Using different datasets as input

We want to be able to deal with multiple datasets however, not all of them can be parsed using the same format. To this end, we created the Dataset class that handles various datasets in a generic manner. In principle, a dataset is defined as a collection of scenes, however different datasets are represented with different folder conventions. Until now, we have tested our implementation on two challenging datasets,

For example, the Aerial Dataset is represented by a directory that contains one directory for every scene. Every scene is represented by a directory with two inner directories containing the views and the camera poses. On the contrary, the DTU Dataset is represented by a directory that contains three subdirectories, one for the camera poses, one the raw images of every scene and one for the ground-truth data of every scene. To this end, we created two wrapper classes to the Dataset class to handle the corresponding dataset types: RestrepoDataset and the DTUDataset. In order to create an instance of a of Dataset class it simply suffices to specify two arguments,

dataset_directory: The path to the folder containing the dataset.
select_neighbors_based_on: This argument is used to control how neighbouring views are selected. We provide two options based either on their geometrical distance or their order in the file system. They can be selected with distance and filesystem respectively.

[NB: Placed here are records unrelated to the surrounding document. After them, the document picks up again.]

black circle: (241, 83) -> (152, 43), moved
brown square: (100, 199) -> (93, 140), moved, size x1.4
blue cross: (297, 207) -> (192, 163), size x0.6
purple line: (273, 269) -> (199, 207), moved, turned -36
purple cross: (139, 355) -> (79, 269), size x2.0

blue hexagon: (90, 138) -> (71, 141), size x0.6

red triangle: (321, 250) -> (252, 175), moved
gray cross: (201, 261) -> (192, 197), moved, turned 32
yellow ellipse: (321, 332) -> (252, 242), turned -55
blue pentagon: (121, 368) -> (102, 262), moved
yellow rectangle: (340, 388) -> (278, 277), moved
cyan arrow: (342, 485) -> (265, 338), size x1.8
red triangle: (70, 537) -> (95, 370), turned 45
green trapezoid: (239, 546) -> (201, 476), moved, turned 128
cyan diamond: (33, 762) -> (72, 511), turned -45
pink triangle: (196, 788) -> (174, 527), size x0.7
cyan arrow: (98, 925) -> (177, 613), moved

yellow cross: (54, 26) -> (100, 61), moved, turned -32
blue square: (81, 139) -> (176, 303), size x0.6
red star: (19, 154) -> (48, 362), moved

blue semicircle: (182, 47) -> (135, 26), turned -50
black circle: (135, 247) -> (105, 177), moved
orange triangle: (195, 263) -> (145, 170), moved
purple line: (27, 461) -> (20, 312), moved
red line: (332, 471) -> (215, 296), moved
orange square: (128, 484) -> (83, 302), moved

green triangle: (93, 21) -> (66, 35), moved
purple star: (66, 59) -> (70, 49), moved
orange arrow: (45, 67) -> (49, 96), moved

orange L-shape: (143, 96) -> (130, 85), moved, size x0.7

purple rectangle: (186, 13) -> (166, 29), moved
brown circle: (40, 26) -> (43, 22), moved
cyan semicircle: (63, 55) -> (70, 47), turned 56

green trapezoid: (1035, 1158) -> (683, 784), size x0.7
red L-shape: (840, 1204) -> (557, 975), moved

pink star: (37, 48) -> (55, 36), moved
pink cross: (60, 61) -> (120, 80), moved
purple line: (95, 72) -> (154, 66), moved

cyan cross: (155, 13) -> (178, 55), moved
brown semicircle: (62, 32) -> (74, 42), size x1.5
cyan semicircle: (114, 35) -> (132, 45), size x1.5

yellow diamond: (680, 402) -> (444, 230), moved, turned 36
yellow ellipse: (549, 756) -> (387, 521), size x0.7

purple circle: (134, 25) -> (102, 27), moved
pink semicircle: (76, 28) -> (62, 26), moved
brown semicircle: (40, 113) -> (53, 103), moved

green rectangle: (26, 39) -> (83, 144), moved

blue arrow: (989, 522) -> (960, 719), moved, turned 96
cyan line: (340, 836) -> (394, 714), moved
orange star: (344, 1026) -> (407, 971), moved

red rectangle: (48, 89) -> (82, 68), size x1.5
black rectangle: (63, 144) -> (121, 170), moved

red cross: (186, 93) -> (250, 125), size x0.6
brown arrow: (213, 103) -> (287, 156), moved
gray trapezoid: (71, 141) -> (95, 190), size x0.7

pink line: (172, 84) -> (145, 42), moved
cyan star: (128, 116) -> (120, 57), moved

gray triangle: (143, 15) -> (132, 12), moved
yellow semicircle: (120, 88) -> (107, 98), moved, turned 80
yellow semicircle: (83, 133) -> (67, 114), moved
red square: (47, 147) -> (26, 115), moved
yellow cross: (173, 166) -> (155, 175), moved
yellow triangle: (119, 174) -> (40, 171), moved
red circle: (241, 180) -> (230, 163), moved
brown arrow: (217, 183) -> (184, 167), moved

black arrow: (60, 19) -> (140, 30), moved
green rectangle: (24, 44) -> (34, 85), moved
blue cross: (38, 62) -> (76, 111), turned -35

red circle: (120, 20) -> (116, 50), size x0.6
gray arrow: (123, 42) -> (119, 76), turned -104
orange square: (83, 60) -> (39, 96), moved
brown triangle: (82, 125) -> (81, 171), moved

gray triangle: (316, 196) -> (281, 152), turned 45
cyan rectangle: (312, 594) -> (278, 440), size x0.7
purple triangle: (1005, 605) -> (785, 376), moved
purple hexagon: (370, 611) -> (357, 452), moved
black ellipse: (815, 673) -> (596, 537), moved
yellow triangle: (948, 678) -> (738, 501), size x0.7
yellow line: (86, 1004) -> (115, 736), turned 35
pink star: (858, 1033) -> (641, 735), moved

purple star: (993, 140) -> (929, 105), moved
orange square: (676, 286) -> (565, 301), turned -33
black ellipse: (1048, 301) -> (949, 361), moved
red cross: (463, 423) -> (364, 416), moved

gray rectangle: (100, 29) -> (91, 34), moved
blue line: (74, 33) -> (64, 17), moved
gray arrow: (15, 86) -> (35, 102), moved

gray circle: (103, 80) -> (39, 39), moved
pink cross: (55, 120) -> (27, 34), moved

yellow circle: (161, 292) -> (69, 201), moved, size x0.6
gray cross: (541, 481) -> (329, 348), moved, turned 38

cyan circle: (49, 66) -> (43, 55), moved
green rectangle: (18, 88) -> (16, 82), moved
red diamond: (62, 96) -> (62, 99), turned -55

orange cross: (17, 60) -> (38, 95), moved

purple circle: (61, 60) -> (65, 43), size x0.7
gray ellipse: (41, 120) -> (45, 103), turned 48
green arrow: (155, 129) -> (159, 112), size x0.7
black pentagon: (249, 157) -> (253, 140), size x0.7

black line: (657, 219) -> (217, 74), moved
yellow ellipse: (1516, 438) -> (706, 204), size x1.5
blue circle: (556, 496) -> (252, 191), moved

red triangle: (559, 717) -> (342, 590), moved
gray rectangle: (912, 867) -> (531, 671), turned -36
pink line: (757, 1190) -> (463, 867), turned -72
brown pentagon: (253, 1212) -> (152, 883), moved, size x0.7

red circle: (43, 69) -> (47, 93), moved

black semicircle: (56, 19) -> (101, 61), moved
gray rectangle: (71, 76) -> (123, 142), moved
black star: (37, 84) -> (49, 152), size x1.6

For instance one can create a RestrepoDataset object just by writing

In [1]: from raynet.common.dataset import RestrepoDataset
In [2]: dataset = RestrepoDataset(
            "/path/to/folder/containing/the/probabilistic_reconstruction_data_downsampled/",
            "distance"
        )

Every dataset is defined as a set of scenes and every scene can be specified with a unique scene index. Therefore, the API for the Dataset class is

get_scene(scene_idx)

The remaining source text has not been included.